_WHAT THE TASK ASKS:_ Copy every line of the data that includes the string "COMMENT".
--
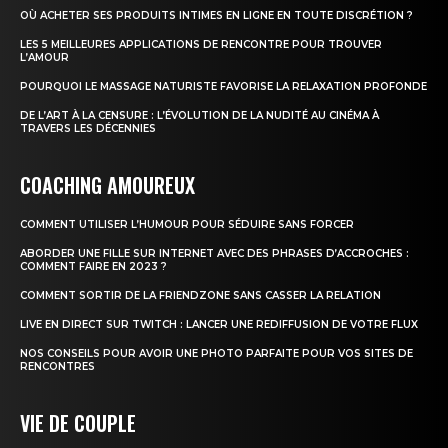
OÙ ACHETER SES PRODUITS INTIMES EN LIGNE EN TOUTE DISCRÉTION ?
LES 5 MEILLEURES APPLICATIONS DE RENCONTRE POUR TROUVER
L’AMOUR
POURQUOI LE MASSAGE NATURISTE FAVORISE LA RELAXATION PROFONDE
DE L’ART À LA CENSURE : L’ÉVOLUTION DE LA NUDITÉ AU CINÉMA À
TRAVERS LES DÉCENNIES
COACHING AMOUREUX
COMMENT UTILISER L’HUMOUR POUR SÉDUIRE SANS FORCER
ABORDER UNE FILLE SUR INTERNET AVEC DES PHRASES D’ACCROCHES :
COMMENT FAIRE EN 2023 ?
COMMENT SORTIR DE LA FRIENDZONE SANS CASSER LA RELATION
LIVE EN DIRECT SUR TWITCH : LANCER UNE REDIFFUSION DE VOTRE FLUX
NOS CONSEILS POUR AVOIR UNE PHOTO PARFAITE POUR VOS SITES DE
RENCONTRES
VIE DE COUPLE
--
_EXERCISE RESULT:_
COMMENT UTILISER L’HUMOUR POUR SÉDUIRE SANS FORCER
COMMENT FAIRE EN 2023 ?
COMMENT SORTIR DE LA FRIENDZONE SANS CASSER LA RELATION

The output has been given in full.